[[ SUPPLIED RECORDS, beginning ]]

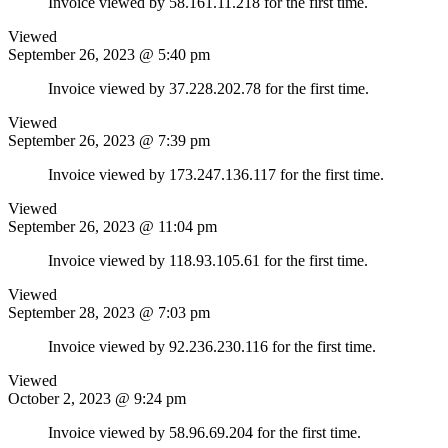
Invoice viewed by 58.161.11.218 for the first time.
Viewed
September 26, 2023 @ 5:40 pm
Invoice viewed by 37.228.202.78 for the first time.
Viewed
September 26, 2023 @ 7:39 pm
Invoice viewed by 173.247.136.117 for the first time.
Viewed
September 26, 2023 @ 11:04 pm
Invoice viewed by 118.93.105.61 for the first time.
Viewed
September 28, 2023 @ 7:03 pm
Invoice viewed by 92.236.230.116 for the first time.
Viewed
October 2, 2023 @ 9:24 pm
Invoice viewed by 58.96.69.204 for the first time.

[[ SUPPLIED RECORDS, end ]]

- PROBLEM DESCRIPTION: Among the lines above, please find those with "September" and copy them.

- RESPONSE TO THE TASK:
September 26, 2023 @ 5:40 pm
September 26, 2023 @ 7:39 pm
September 26, 2023 @ 11:04 pm
September 28, 2023 @ 7:03 pm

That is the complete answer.